Best Movies About Food

Tampopo to Ratatouille to The Menu. The films that took the working life of cooking seriously, and a few that turned dining itself into dramatic stakes.

Food films are an underrated cinematic category. The genre includes some of the most-emotionally-direct films in any tradition. The reason: cooking is one of the few activities the camera can record in detail across extended sequences without losing dramatic momentum. The audience can watch food being prepared the way they can watch action being choreographed, and the patience the camera requires for food preparation is itself a kind of dramatic substance.

Our picks.

The canonical entries

  • Tampopo (1985) — Juzo Itami. Japanese 'noodle Western.' The most-influential food film ever made.
  • Babette's Feast (1987) — Gabriel Axel. Danish. Best Foreign Language Film Oscar.
  • Big Night (1996) — Stanley Tucci and Campbell Scott. The Italian-American restaurant film.
  • Ratatouille (2007) — Brad Bird. Pixar. Anton Ego's review scene.
  • Eat Drink Man Woman (1994)Ang Lee. Taiwanese family dinner-prep ritual.
  • Like Water for Chocolate (1992) — Alfonso Arau. Mexican magical-realist food film.
  • The Lunchbox (2013) — Ritesh Batra. Mumbai dabba-delivery romance.
  • Jiro Dreams of Sushi (2011) — David Gelb. Documentary about Tokyo sushi master Jiro Ono.

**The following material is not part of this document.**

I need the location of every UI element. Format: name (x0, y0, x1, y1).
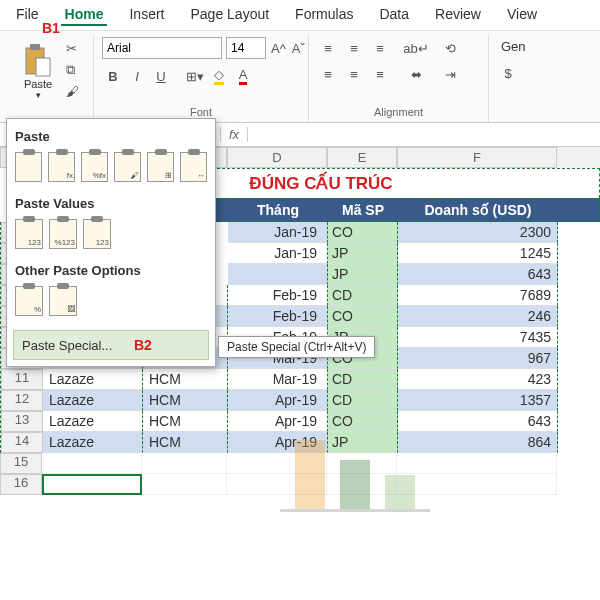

The recent food-and-class wave

  • The Menu (2022) — Mark Mylod. Ralph Fiennes. The fine-dining horror satire.
  • Boiling Point (2021) — Philip Barantini. Single-take 90-minute London restaurant film. Stephen Graham.
  • The Bear (2022-present, TV) — Christopher Storer. Not a film, but referenced because the contemporary food-cinema conversation is unimaginable without it.
  • Burnt (2015) — John Wells. Bradley Cooper. The least-respected entry on this list but representative of the chef-as-tortured-genius template.

What the genre captures

Food films work because cooking is, structurally, one of the rare creative-labour activities that can be filmed in real time without losing audience attention. The audience can watch chopping, sautéing, plating, and tasting at full operational pace, and the patience the camera shows the preparation is itself a kind of respect for the work being depicted.

The same is true at the eating end. Babette's Feast's central dinner sequence runs nearly thirty minutes. Big Night's final omelette sequence is shot in a single take with almost no dialogue. Tampopo's various culinary set pieces are choreographed at the level of working chef demonstration. The films honour both ends of the food relationship — the labour and the consumption — in ways that most other cinematic categories cannot.